I used this approach here to calculate the geodesic curvature of horocycles such as $y=b$ (it's $1$) and of circles of hyperbolic radius $R$ (it's $\coth R$). For a general curve $\gamma$ in the upper half-plane, fix a point $w\in \gamma$ and consider the Möbius-transformed curve $\zeta(t) = (\gamma(t)-w)/(\gamma(t)-\overline{w})$ in the hyperbolic disk. The Euclidean curvature of $\zeta$ at $0$ can be computed by the standard formula $$ \kappa = \frac{\operatorname{Im} (\overline{\zeta'}\zeta'')}{|\zeta'|^3} $$ Hence, the geodesic curvature of $\zeta$ at $0$ is $\kappa/2$, and this is also the geodesic curvature of $\gamma$ at $w$, since Möbius transformations are isometries.
One can also use this approach directly in the half-plane model, which has vertical geodesics $x=a$. But then the curve $\gamma$ would have to be rotated so it's tangent to the vertical geodesic.

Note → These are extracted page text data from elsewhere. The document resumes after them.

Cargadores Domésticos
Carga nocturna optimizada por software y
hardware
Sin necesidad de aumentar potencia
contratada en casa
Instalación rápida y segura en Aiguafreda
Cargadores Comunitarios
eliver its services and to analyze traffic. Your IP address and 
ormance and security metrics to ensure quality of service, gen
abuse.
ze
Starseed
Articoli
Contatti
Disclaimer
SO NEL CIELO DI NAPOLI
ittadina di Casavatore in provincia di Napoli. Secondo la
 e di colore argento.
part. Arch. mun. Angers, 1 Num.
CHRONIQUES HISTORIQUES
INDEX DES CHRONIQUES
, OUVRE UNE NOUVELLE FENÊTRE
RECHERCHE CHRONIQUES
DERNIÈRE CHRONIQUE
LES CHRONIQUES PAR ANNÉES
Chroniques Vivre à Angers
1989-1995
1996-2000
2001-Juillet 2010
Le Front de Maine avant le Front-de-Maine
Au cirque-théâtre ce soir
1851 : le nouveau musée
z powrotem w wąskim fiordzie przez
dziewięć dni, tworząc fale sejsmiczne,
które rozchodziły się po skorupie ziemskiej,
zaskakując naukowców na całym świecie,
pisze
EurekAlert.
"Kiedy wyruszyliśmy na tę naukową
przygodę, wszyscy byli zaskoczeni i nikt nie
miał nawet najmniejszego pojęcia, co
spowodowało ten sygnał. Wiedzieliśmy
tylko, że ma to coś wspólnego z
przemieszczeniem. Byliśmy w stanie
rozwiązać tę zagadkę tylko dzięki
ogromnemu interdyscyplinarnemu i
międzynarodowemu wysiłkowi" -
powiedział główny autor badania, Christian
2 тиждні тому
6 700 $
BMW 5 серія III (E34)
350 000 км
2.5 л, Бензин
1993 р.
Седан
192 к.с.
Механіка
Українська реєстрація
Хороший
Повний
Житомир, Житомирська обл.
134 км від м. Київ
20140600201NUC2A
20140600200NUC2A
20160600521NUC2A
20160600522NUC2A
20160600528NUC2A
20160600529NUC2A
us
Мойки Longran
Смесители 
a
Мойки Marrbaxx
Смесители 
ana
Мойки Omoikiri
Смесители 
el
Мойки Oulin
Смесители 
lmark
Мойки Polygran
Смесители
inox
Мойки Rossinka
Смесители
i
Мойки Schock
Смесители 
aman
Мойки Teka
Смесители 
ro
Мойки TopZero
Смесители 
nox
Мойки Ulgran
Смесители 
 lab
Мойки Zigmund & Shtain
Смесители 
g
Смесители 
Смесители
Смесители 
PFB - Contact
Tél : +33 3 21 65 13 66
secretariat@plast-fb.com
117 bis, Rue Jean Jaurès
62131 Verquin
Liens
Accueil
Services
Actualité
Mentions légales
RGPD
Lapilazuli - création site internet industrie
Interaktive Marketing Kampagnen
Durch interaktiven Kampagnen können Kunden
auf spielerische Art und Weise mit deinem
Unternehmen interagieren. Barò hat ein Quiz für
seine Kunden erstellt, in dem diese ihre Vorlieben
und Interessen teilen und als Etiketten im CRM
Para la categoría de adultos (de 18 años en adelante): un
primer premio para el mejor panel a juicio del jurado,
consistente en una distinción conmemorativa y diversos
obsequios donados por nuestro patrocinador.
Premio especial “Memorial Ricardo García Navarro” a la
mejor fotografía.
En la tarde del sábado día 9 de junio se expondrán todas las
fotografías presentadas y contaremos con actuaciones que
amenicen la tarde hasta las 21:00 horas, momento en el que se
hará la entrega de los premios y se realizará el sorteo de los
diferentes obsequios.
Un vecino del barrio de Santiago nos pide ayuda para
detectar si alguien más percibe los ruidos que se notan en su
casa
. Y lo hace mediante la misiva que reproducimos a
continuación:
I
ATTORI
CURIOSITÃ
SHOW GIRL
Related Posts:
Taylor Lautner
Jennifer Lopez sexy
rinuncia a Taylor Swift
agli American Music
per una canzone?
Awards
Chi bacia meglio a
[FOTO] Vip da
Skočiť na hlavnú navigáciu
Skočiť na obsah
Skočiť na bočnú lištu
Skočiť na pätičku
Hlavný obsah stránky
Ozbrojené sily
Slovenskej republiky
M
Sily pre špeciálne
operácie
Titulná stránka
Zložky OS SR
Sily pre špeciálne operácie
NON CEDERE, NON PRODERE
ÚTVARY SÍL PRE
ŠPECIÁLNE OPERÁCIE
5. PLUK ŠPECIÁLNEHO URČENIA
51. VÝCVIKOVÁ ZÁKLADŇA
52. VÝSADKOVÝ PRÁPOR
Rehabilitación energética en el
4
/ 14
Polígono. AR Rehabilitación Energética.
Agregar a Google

HINT: You should have a formula for geodesic curvature just in terms of the first fundamental form (and the curve, of course) if you're working in an orthogonal parametrization. (You don't say what material you know and what tools you have at your disposal. It's also a very straightforward computation using differential forms and moving frames.)